As modern machine learning methods become more ubiquitous, increasing attention is being paid to understanding how these models work — model interpretation instead of just model use. Typically, these questions come in two sorts of flavors.
- In general, what variables are important for this model and which are less influential?
- For a specific prediction, what factors contributed most heavily to the model’s conclusion?
General Model Interpretation and Understanding
In question 1, we are trying to get a general understanding of the mechanisms behind the model. For example, suppose we have an algorithm to predict the value of a house, which looks at a dozen or so factors. An “explanation” might be something along the lines of:
[Related Article: Not Always a Black Box: Machine Learning Approaches For Model Explainability]
“The primary factors are the square footage of the house and the wealth/income of the neighborhood at large. The condition of the house is also important. Other factors such as the number of bathrooms, size of the lot, and whether it has a garage are somewhat important. The rest of the variables have a relatively minor impact.”
Often, people wish to make statements such as “variable X is more important than variable Y”. One caveat to statements such as these is that one needs to consider both the magnitude and the frequency of the impact. For example, imagine a world where half the houses have 2-car garages and half have -car garages, and 0.1% of the houses have luxury swimming pools. All else being equal, a house with a 2-car garage is worth $20,000 more than the 1-car garage counterpart, but a luxury swimming pool adds $150,000 to the value of the house.
Which variable is more “important”? The swimming pool has a higher magnitude of impact, but a much lower frequency (more precisely, the variable corresponding to the swimming pool has lower entropy).

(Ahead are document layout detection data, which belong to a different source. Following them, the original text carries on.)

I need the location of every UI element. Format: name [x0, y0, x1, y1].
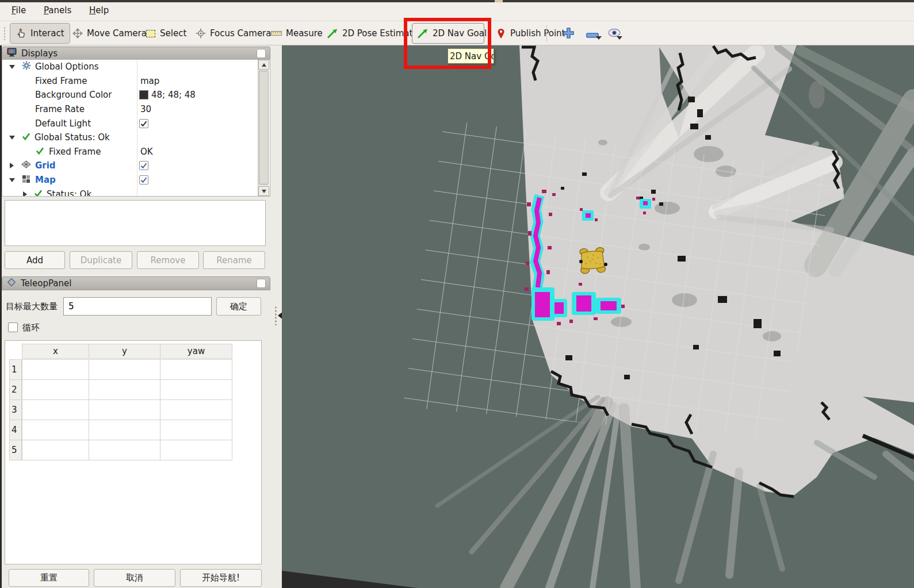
column-header-yaw[interactable]: yaw: [160, 344, 232, 359]
map-enabled-checkbox[interactable]: [139, 175, 148, 185]
map-render: [282, 45, 914, 588]
expander-closed-icon[interactable]: [23, 191, 27, 197]
expander-open-icon[interactable]: [9, 178, 15, 182]
row-header[interactable]: 5: [9, 440, 22, 460]
menu-help[interactable]: Help: [86, 2, 112, 18]
remove-button[interactable]: Remove: [137, 251, 199, 269]
row-header[interactable]: 3: [9, 399, 22, 420]
move-camera-tool-button[interactable]: Move Camera: [67, 23, 152, 44]
tree-row-frame-rate[interactable]: Frame Rate 30: [2, 102, 270, 117]
select-tool-button[interactable]: Select: [140, 23, 192, 44]
tree-row-background-color[interactable]: Background Color 48; 48; 48: [2, 88, 270, 102]
measure-tool-label: Measure: [286, 28, 323, 39]
visibility-dropdown-caret[interactable]: [617, 36, 622, 40]
row-header[interactable]: 2: [9, 379, 22, 400]
duplicate-button[interactable]: Duplicate: [70, 251, 132, 269]
tree-row-map-status[interactable]: Status: Ok: [2, 187, 270, 197]
table-cell[interactable]: [22, 379, 89, 400]
scrollbar-thumb[interactable]: [259, 71, 269, 185]
loop-label: 循环: [22, 322, 40, 333]
start-navigation-button[interactable]: 开始导航!: [180, 569, 262, 587]
interact-tool-button[interactable]: Interact: [10, 23, 70, 44]
add-button[interactable]: Add: [5, 251, 65, 269]
table-cell[interactable]: [89, 399, 160, 420]
tree-row-map[interactable]: Map: [2, 173, 270, 187]
cancel-button[interactable]: 取消: [94, 569, 175, 587]
tree-row-global-status[interactable]: Global Status: Ok: [2, 130, 270, 145]
displays-panel-titlebar[interactable]: Displays: [2, 47, 270, 60]
default-light-checkbox[interactable]: [139, 119, 148, 128]
tree-row-label: Frame Rate: [35, 104, 85, 114]
publish-point-tool-button[interactable]: Publish Point: [490, 23, 570, 44]
background-color-value[interactable]: 48; 48; 48: [151, 90, 196, 100]
table-cell[interactable]: [160, 420, 232, 440]
table-cell[interactable]: [160, 440, 232, 460]
reset-button[interactable]: 重置: [9, 569, 89, 587]
table-cell[interactable]: [160, 359, 232, 380]
frame-rate-value[interactable]: 30: [137, 102, 151, 117]
teleop-panel-float-checkbox[interactable]: [257, 279, 266, 288]
measure-tool-button[interactable]: Measure: [266, 23, 328, 44]
table-cell[interactable]: [89, 420, 160, 440]
scroll-down-button[interactable]: [258, 186, 269, 196]
move-camera-tool-label: Move Camera: [87, 28, 147, 39]
table-cell[interactable]: [160, 379, 232, 400]
expander-open-icon[interactable]: [9, 136, 15, 140]
tree-row-global-options[interactable]: Global Options: [2, 60, 270, 74]
robot-side-marker-right: [604, 263, 607, 266]
toolbar-drag-handle[interactable]: [3, 26, 6, 41]
ground-grid: [403, 120, 834, 440]
robot-side-marker-left: [579, 260, 583, 263]
crosshair-icon: [195, 28, 206, 39]
color-swatch[interactable]: [139, 90, 148, 99]
table-cell[interactable]: [22, 399, 89, 420]
ruler-icon: [271, 28, 282, 39]
column-header-x[interactable]: x: [22, 344, 89, 359]
expander-open-icon[interactable]: [9, 65, 15, 69]
goal-count-input[interactable]: [63, 297, 212, 316]
displays-panel-float-checkbox[interactable]: [257, 49, 266, 58]
tree-row-label: Fixed Frame: [35, 76, 87, 86]
teleop-panel-titlebar[interactable]: TeleopPanel: [2, 276, 270, 290]
fixed-frame-status-value: OK: [137, 145, 153, 159]
select-tool-label: Select: [160, 28, 186, 39]
remove-dropdown-caret[interactable]: [596, 36, 602, 40]
tree-scrollbar[interactable]: [258, 60, 269, 196]
toolbar-separator: [546, 25, 547, 41]
tree-row-grid[interactable]: Grid: [2, 159, 270, 173]
menu-panels[interactable]: Panels: [40, 2, 75, 18]
expander-closed-icon[interactable]: [10, 163, 14, 168]
menu-file[interactable]: File: [8, 2, 29, 18]
row-header[interactable]: 1: [9, 359, 22, 380]
table-cell[interactable]: [160, 399, 232, 420]
grid-enabled-checkbox[interactable]: [139, 161, 148, 170]
loop-checkbox[interactable]: [8, 322, 18, 332]
3d-viewport[interactable]: [282, 45, 914, 588]
tree-row-fixed-frame-status[interactable]: Fixed Frame OK: [2, 145, 270, 159]
table-cell[interactable]: [22, 440, 89, 460]
table-cell[interactable]: [89, 359, 160, 380]
tree-row-default-light[interactable]: Default Light: [2, 116, 270, 130]
table-cell[interactable]: [89, 379, 160, 400]
map-display-icon: [22, 175, 30, 186]
tree-row-label: Fixed Frame: [49, 147, 101, 157]
table-cell[interactable]: [89, 440, 160, 460]
column-header-y[interactable]: y: [89, 344, 160, 359]
focus-camera-tool-button[interactable]: Focus Camera: [190, 23, 276, 44]
add-display-icon[interactable]: [563, 27, 575, 41]
fixed-frame-value[interactable]: map: [137, 74, 159, 89]
table-cell[interactable]: [22, 359, 89, 380]
displays-tree: Global Options Fixed Frame map Backgroun…: [2, 59, 270, 197]
rename-button[interactable]: Rename: [203, 251, 265, 269]
goal-count-label: 目标最大数量: [6, 301, 58, 312]
tree-row-fixed-frame[interactable]: Fixed Frame map: [2, 74, 270, 89]
hand-cursor-icon: [16, 28, 26, 39]
confirm-button[interactable]: 确定: [216, 297, 261, 316]
table-cell[interactable]: [22, 420, 89, 440]
scroll-up-button[interactable]: [258, 60, 269, 70]
map-pin-icon: [495, 28, 506, 39]
publish-point-tool-label: Publish Point: [510, 28, 565, 39]
row-header[interactable]: 4: [9, 420, 22, 440]
diamond-icon: [7, 278, 16, 289]
panel-splitter[interactable]: [274, 306, 282, 325]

There are any number of ways to combine the two factors into a single number, but you will always lose something significant in doing so.
One way to get a feel for “how” a model is doing its reasoning, is to simply see how the predictions change and you change the inputs. Tools such as Individual Conditional Expectation (ICE) plots precisely examine this. Here is an example of an ICE plot for how the year built of a house affects the model’s assessment of its sales price.

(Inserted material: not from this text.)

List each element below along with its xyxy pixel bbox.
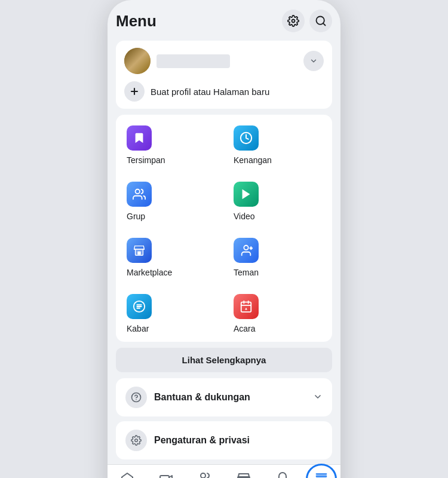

Some care must be used when evaluating ICE plots, as they may take the model into an area in feature space where there is little data, and thus the predictions are unreliable. Still, they can be a useful tool in model understanding.
Explaining a Specific Prediction
In question 2, we are confronted with a prediction on a simple example and desire a “justification” for the conclusion of the model. Colloquially, we want to know “Why is that house so expensive?” (from the model’s point of view). The kinds of answers we are looking for are “It’s a 5,000 sq ft mansion!” or “It’s in downtown Manhattan!”.
Beyond a simple reason, we might want something closer to what a real estate agent or professional appraiser might give. Typically, they may start with a baseline estimate, such as “The average house price in the U.S. is $225,000.” Then, from there they would highlight the aspects of this particular house that make it different from typical. “Your town is a bit more expensive than other towns, so that makes the house worth 50K more. This house is smaller than average in your town, which makes it worth 25K less. But it has a relatively large lot (compared to comparably sized homes in your town), which makes it worth 10K more. It’s slightly older, which makes it worth 7K less…” and so on.
[Related Article: ML Operationalization: From What and Why? to How and Who?]
As it happens, methods like SHAP, based on the Shapley value, can do almost exactly the same kind of analysis. XGBoost has integrated SHAP directly, making it possible to get these “prediction explanations” in just a few lines of code.